On 20 February 2010, unit 222005 working 1F45 14:55 London to Sheffield derailed near East Langton, Leicestershire. Two wheels on Coach E in the middle of the train came off the track; on approaching the site of the derailment the train was travelling at close to 100 mph. No other wheels derailed and the train remained upright. There were also reports that one or more road vehicles on an adjacent highway were struck and damaged by debris as the derailed train passed. 222005 was moved from the site the next day after a replacement bogie was fitted and was for a few months formed of vehicles of 222101 and 222022 including a standard class cab end which was temporarily renumbered until the damaged vehicles were returned to the set in mid-June.
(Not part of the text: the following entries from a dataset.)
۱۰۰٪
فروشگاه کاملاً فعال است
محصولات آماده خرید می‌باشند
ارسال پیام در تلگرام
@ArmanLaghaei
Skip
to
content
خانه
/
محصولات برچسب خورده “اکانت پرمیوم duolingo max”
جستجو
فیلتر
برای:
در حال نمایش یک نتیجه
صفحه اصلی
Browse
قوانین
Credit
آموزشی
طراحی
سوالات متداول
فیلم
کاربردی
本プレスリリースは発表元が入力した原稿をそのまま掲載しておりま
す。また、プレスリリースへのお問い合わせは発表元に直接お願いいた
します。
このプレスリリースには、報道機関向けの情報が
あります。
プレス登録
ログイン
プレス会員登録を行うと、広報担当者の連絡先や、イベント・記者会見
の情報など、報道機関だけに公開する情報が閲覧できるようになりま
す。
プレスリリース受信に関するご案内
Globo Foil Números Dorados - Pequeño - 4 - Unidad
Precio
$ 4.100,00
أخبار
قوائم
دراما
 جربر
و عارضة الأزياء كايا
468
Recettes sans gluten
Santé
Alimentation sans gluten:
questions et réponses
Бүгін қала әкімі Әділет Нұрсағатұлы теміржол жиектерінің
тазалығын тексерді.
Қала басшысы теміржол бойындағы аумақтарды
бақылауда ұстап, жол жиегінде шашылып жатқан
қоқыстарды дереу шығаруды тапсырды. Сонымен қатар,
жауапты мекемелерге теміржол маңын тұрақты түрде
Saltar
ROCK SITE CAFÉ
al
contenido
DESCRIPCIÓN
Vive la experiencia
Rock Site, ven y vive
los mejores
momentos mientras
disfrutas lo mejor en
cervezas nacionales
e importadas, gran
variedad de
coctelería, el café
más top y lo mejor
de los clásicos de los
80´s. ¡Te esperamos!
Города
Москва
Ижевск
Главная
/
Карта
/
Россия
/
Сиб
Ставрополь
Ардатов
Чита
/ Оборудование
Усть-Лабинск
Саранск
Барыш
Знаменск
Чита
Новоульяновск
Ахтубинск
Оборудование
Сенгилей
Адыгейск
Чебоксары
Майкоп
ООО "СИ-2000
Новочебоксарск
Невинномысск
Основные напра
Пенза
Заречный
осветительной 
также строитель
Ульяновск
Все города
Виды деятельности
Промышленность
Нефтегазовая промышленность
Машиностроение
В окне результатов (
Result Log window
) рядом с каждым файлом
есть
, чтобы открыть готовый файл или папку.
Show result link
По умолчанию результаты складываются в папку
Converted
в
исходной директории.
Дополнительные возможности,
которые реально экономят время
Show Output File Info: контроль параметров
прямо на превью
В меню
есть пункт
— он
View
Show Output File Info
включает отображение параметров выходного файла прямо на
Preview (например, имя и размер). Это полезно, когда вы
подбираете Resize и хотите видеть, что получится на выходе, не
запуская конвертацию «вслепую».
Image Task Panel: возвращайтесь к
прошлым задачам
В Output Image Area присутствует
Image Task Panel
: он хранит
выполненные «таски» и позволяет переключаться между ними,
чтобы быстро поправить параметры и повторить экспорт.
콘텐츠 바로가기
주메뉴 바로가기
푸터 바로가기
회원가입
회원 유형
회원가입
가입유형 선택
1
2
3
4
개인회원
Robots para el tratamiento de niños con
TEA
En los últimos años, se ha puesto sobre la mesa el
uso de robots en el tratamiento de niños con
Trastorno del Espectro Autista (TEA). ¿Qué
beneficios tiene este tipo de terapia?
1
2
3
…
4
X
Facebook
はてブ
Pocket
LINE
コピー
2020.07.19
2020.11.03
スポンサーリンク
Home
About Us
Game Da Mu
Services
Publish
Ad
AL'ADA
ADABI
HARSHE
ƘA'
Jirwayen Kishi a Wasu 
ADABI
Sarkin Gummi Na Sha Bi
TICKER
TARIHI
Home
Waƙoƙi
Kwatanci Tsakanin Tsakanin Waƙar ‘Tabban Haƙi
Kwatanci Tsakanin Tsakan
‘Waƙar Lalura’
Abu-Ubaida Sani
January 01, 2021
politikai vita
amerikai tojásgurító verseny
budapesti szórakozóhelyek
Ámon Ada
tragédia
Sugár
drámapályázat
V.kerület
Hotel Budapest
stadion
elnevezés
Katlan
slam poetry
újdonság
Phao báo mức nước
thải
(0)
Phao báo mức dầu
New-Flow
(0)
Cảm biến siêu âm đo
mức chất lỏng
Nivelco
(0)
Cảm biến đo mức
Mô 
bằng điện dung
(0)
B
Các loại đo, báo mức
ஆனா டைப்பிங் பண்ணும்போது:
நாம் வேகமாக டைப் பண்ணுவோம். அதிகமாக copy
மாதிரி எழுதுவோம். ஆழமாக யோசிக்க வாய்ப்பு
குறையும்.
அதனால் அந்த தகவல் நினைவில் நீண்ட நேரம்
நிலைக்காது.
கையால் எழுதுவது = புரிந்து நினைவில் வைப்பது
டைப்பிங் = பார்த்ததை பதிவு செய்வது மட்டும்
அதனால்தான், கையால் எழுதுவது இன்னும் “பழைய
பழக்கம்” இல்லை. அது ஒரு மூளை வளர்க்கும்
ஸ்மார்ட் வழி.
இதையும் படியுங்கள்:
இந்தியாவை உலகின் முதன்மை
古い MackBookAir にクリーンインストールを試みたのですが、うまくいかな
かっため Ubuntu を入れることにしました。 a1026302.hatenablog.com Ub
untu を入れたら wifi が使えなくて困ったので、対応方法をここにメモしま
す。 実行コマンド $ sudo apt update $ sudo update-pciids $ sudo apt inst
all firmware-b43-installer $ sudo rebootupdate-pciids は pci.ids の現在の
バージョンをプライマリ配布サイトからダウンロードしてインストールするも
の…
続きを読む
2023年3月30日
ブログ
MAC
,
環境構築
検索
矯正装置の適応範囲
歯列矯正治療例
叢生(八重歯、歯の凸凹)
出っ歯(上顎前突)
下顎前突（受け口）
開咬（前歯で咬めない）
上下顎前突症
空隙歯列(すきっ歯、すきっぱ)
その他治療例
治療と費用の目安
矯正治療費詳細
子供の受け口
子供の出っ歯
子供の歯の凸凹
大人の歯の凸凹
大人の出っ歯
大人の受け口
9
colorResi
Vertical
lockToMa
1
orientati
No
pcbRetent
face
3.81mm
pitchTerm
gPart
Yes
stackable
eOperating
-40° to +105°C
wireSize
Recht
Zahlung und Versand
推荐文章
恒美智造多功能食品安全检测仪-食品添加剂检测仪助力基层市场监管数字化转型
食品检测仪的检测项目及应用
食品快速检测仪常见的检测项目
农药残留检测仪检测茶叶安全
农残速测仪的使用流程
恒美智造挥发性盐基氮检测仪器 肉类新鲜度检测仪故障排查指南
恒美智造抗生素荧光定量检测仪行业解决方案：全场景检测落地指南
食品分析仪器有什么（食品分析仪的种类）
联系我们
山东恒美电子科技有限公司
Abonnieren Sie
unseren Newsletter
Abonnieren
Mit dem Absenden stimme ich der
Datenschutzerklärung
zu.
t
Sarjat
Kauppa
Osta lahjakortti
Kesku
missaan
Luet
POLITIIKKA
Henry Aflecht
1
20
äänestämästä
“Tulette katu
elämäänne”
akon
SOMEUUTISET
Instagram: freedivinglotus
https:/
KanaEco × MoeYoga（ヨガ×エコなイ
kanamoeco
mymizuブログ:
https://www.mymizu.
The derailment caused damage to the Midland Main Line near Kibworth for a distance of two miles, the line underwent emergency repairs by Network Rail to get the stretch of line back open for start of service on 24 February 2010. The RAIB investigated the incident and found that it was caused by a complete fracture of the axle, due to a bearing stiffening to the point where it would no longer rotate properly. The RAIB recommended that a review of gearbox and axle design be undertaken, and that the class 22X final drive oil sampling regime be improved.
 On 20 April 2012, at 08:44, an East Midlands Trains Class 222 unit pulled into Nottingham station where both the driver and station staff noticed smoke coming from underneath one of the carriages. The engine underneath the carriage had caught fire from overheating – which occurred due to day-to-day grime which had built up underneath the train and then been heated up by the movement of the wheels. Both the train and the station were evacuated, but there were no injuries.
 On 14 February 2016, unit 222005 was in collision with a conveyor boom left foul of the line at Barrow-upon-Soar, Leicestershire. The lead vehicle suffered substantial damage and the driver was shaken but uninjured. No injuries were reported amongst the 85 passengers, although the boom operator was severely injured. The RAIB determined that poorly maintained electrical components on the wagon conveyor boom caused the boom to rotate further than intended, leaving it foul of the main line.

Future
All are scheduled to be returned to Eversholt Rail Group in the future once Class 810s replace them on EMR Intercity services. There is a possibility that CrossCountry will lease these units for extra capacity.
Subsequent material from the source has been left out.